Package: grep;
To reply to this bug, email your comments to 32704 AT debbugs.gnu.org.
the display of automated, internal messages from the tracker.
View this report as an mbox folder, status mbox, maintainer mbox
bug-grep <at> gnu.org:bug#32704; Package grep.
(2018年9月11日 16:27:01 GMT) Full text and rfc822 format available.21naown <at> gmail.com:bug-grep <at> gnu.org.
(2018年9月11日 16:27:01 GMT) Full text and rfc822 format available.Message #5 received at submit <at> debbugs.gnu.org (full text, mbox):
From: 21naown <at> gmail.com To: bug-grep <at> gnu.org Subject: Can grep search for a line feed and a null character at the same time? Date: 2018年9月11日 18:25:20 +0200
Hello, I found someone who asked the same question on "Stack Overflow", still unanswered, but this person did not ask it on the mailing list. Here are the details of the question which are nearly similar to my case: https://stackoverflow.com/questions/50295772/can-grep-search-for-a-line-feed-and-a-null-character-at-the-same-time Thank you for your understanding. Best regards.
bug-grep <at> gnu.org:bug#32704; Package grep.

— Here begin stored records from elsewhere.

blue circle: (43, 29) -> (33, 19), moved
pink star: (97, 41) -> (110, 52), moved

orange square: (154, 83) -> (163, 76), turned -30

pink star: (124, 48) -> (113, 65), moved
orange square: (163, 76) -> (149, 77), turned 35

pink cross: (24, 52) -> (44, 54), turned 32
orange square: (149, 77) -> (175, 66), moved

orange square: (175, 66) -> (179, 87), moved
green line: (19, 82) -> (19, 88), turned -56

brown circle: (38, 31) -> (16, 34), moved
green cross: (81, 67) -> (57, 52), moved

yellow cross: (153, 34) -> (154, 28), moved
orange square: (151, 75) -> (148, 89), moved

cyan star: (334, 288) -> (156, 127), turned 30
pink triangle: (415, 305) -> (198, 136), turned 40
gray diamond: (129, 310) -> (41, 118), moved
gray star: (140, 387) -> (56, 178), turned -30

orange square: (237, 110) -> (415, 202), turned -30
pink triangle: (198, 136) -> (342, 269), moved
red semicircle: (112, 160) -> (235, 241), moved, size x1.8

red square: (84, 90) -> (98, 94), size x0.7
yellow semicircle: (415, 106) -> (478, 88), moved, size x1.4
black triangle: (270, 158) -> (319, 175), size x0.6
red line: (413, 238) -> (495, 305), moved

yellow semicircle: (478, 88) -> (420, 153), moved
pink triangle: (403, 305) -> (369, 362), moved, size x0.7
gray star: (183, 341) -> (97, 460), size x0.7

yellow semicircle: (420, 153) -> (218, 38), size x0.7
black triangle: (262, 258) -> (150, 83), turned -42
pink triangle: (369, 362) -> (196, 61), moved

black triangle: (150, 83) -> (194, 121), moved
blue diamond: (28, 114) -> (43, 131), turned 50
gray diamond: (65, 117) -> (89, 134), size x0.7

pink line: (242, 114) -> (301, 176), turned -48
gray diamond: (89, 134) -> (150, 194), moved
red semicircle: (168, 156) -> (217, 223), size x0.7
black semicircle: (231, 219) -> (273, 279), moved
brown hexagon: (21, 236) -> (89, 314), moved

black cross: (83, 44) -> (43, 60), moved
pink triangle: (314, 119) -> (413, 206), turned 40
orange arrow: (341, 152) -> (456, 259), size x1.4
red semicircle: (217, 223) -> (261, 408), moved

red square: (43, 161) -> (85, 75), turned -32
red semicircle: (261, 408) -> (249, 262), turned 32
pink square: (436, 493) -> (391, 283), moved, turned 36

(2018年9月11日 17:04:01 GMT) Full text and rfc822 format available.Message #8 received at 32704 <at> debbugs.gnu.org (full text, mbox):
From: Eric Blake <eblake <at> redhat.com> To: 21naown <at> gmail.com, 32704 <at> debbugs.gnu.org Subject: Re: bug#32704: Can grep search for a line feed and a null character at the same time? Date: 2018年9月11日 12:03:17 -0500
On 9/11/18 11:25 AM, 21naown <at> gmail.com wrote: > Hello, > > > I found someone who asked the same question on "Stack Overflow", still > unanswered, but this person did not ask it on the mailing list. > > Here are the details of the question which are nearly similar to my case: > https://stackoverflow.com/questions/50295772/can-grep-search-for-a-line-feed-and-a-null-character-at-the-same-time Per 'info grep': 15. How can I match across lines? Standard grep cannot do this, as it is fundamentally line-based. Therefore, merely using the ‘[:space:]’ character class does not match newlines in the way you might expect. With the GNU ‘grep’ option ‘-z’ (‘--null-data’), each input and output "line" is null-terminated; *note Other Options::. Thus, you can match newlines in the input, but typically if there is a match the entire input is output, so this usage is often combined with output-suppressing options like ‘-q’, e.g.: printf 'foo\nbar\n' | grep -z -q 'foo[[:space:]]\+bar' If this does not suffice, you can transform the input before giving it to ‘grep’, or turn to ‘awk’, ‘sed’, ‘perl’, or many other utilities that are designed to operate across lines. Grep does not have the ability to match hex or octal backslash sequences, and a literal newline in the pattern is taken as a separation of patterns. Use of [:space:] to include newline alongside other things sort of works. But maybe we really do have a bug - when -z is in effect, I'd expect NUL, rather than newline, to be the byte that separates separate patterns in the pattern argument (and thus expressing a literal newline, as in shells that understand $'\n$', to be viable for writing a single pattern that matches exactly one newline byte at the end of a NUL-separated record). That said, your EASIEST approach is to use iconv to recode your file out of UTF-16 (which is NOT conducive to multi-byte processing), into something friendlier like UTF-8, and then use grep on the converted file. -- Eric Blake, Principal Software Engineer Red Hat, Inc. +1-919-301-3266 Virtualization: qemu.org | libvirt.org
bug-grep <at> gnu.org:bug#32704; Package grep.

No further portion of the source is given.